During Success Academy’s annual training seminar for incoming teachers in September, Eva Moskowitz, the chief executive officer of SA, dropped in to press the importance of the rally, according to two former employees who were at the meeting.
“When your boss asks you to do something, assuming it's not unethical or a question of conscience, you do the task. Are we clear?” said Moskowitz in a recording of the meeting obtained by BK Reader.
Moskowitz spoke to the incoming teachers at the training seminar about the political threats that charter schools are facing, the former employees said. “We have a core competency in political threats, unfortunately, but this is one of these moments where there is heightened risk, policy risk, political risk. So we are going to do what we've always done, which is to stand up for children and families in a massive way," according to the recording.
Everett McGlamery, a 22-year-old who trained at SA, said he left after three days as he learned how the charter school would clamp down on his political ideology.
“I'm not going to let an employer compel my political speech,” said McGlamery.
At the training seminar, SA employees were told to complete a “phone-to-action” plan, a digital system where pro-charter letters would be sent to elected officials. The phone-to-action links were put on a screen with five separate QR codes, a directive to the new recruits, according to photos obtained by BK Reader.
“I submitted a fake report with a fake name, and I encouraged the others around me to do that as well,” said McGlamery. “[Moskowitz] was very upset because the people in the front office had barely participated. It was about 25% participation in these phone-to-action plans."

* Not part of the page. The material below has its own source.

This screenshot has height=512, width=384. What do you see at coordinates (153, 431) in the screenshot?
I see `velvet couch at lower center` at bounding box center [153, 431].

New York labor laws were updated in 2023 to restrict employers from requiring employees to attend an employer-based event that promotes a political agenda. This rally, however, was categorized as a rally for all charter schools, not a protest against the Democratic mayoral nominee Zohran Mamdani, who has voiced his opposition to charter school expansion.
When asked by BK Reader if she broke state labor laws by forcing employees to attend, Moskowitz stated, “When you decide to work at Success Academy, you sign up to be an ED [education] warrior. And that is very clear in all of our materials.”
Many of the parents found out about the rally through emails and what is known as ‘deliverables,’ or faculty tasks that urge parents to sign up for political advocacy events, said one former SA teacher who asked to remain anonymous.
“We have to promote and ask parents to contact their government officials requesting continued or additional support for charter schools," the former teacher said.
Despite the tension from some employees, the energetic rally at Cadman Plaza transitioned to a march across the Brooklyn Bridge around 11:00am.
Moskowitz stated that there are thousands of New Yorkers who want "the same choices affluent parents get."
"We want the same choices, no matter what zip code you live in," she said during a press conference.
“Charters are public, no more second class,” shouted Kamptary Williams, a Success Academy principal who MC’ed the event, alongside multiple parent speakers and musician and actor Common.
“Equity is access,” the crowd of K-12 school students chanted on their day off from school solely for this event.
“Every year that I've been in this work, there have been people who have been threatening and trying to stop us,” said Rafiq Kalam Id-Din, founder of Ember Charter Schools and chair of the Black, Latinx, Asian Charter Collaborative (BLACC).
“Stop listening to the fake news that charter schools take away resources from public schools," he told BK Reader. "That's like saying public schools take away resources from public schools. No one would say Bronx Science is taking away resources from P.S. 5."
Michelle West, a 48-year-old mother whose child attends the Success Academy in Crown Heights, said she is very pleased with the education her child has received.
“I would never pull them out of this school," she said. "It's the best school. He's in second grade on a fourth-grade reading level… It's like a family, and they need to stop threatening to take away charter schools."